Oil rose above $74 a barrel on Wednesday after the US Energy Information Administration raised its forecast for crude demand and prices this year, a sign it expected economic recovery to gain steam. Oil reversed an earlier loss after the US dollar pared gains against other currencies. A firming dollar can make oil, priced in dollars, less attractive to investors.
US crude futures rose 36 cents a barrel to $74.12 as of 1:10 pm EST (1810 GMT), after dipping as low as $72.60. ICE Brent crude futures rose 9 cents to $72.21. The EIA on Wednesday forecast world oil demand to rise 1.2 million barrels per day in 2010 from a year earlier, raising its forecast by 120,000 barrels a day from a previous one. The agency also forecast that oil prices would average $81 a barrel in the second half of the year, well above current levels.
"A recovering economy and tighter supplies should help oil prices, even though we haven't seen inventories coming off yet," said Gene McGillian of Tradition Energy in Stamford, Connecticut. "After a sell-off last week, oil prices are now holding."
The EIA's demand forecast went counter to one earlier Wednesday from the Organisation of the Petroleum Exporting Countries, which cut its 2010 demand estimate citing the slow pace of world economic recovery.
The dollar firmed against a basket of foreign currencies including the euro, on uncertainty over the outcome Europe's potential bailout of debt-strapped Greece, and after comments from US Federal Reserve Chairman Ben Bernanke led some investors to expect the Fed could tighten US monetary policy soon.
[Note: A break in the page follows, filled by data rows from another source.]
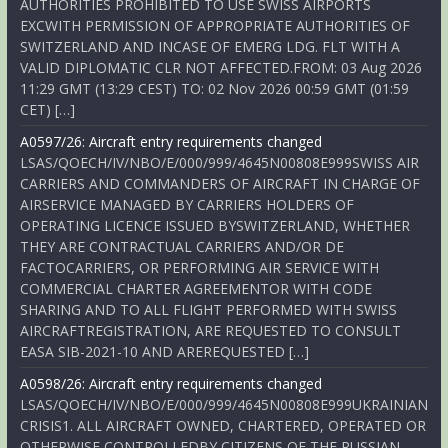
AUTHORITIES PROHIBITED TO USE SWISS AIRPORTS
EXCWITH PERMISSION OF APPROPRIATE AUTHORITIES OF
SWITZERLAND AND INCASE OF EMERG LDG. FLT WITH A
VALID DIPLOMATIC CLR NOT AFFECTED.FROM: 03 Aug 2026
11:29 GMT (13:29 CEST) TO: 02 Nov 2026 00:59 GMT (01:59
CET) […]
A0597/26: Aircraft entry requirements changed
LSAS/QOECH/IV/NBO/E/000/999/4645N00808E999SWISS AIR
CARRIERS AND COMMANDERS OF AIRCRAFT IN CHARGE OF
AIRSERVICE MANAGED BY CARRIERS HOLDERS OF
OPERATING LICENCE ISSUED BYSWITZERLAND, WHETHER
THEY ARE CONTRACTUAL CARRIERS AND/OR DE
FACTOCARRIERS, OR PERFORMING AIR SERVICE WITH
COMMERCIAL CHARTER AGREEMENTOR WITH CODE
SHARING AND TO ALL FLIGHT PERFORMED WITH SWISS
AIRCRAFTREGISTRATION, ARE REQUESTED TO CONSULT
EASA SIB-2021-10 AND AREREQUESTED […]
A0598/26: Aircraft entry requirements changed
LSAS/QOECH/IV/NBO/E/000/999/4645N00808E999UKRAINIAN
CRISIS1. ALL AIRCRAFT OWNED, CHARTERED, OPERATED OR
OTHERWISE CONTROLLEDBY CITIZENS OF THE RUSSIAN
Earlier Wednesday, oil prices had come under pressure after the American Petroleum Institute industry group reported a large increase in US crude inventories last week, and amid a fall in Chinese crude imports.
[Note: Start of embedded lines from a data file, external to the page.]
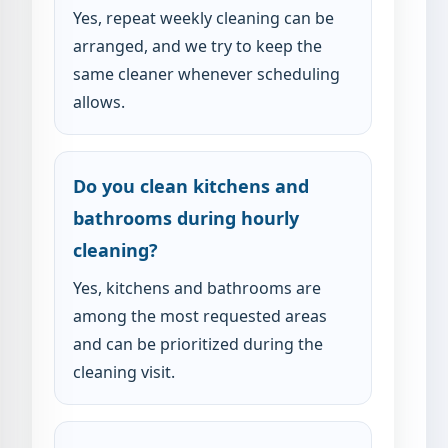
Yes, repeat weekly cleaning can be
arranged, and we try to keep the
same cleaner whenever scheduling
allows.
Do you clean kitchens and
bathrooms during hourly
cleaning?
Yes, kitchens and bathrooms are
among the most requested areas
and can be prioritized during the
cleaning visit.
The increase in crude inventories exceeded analysts' expectations for a 1.5 million barrel rise. Official stocks data from the US Energy Information Administration (EIA) has been delayed to Friday from Wednesday as government offices were closed due to a snow storm. Chinese crude imports slid in January, to 4.03 million barrels per day from their December peak of 5 million bpd, although they were still up 33 percent on the year.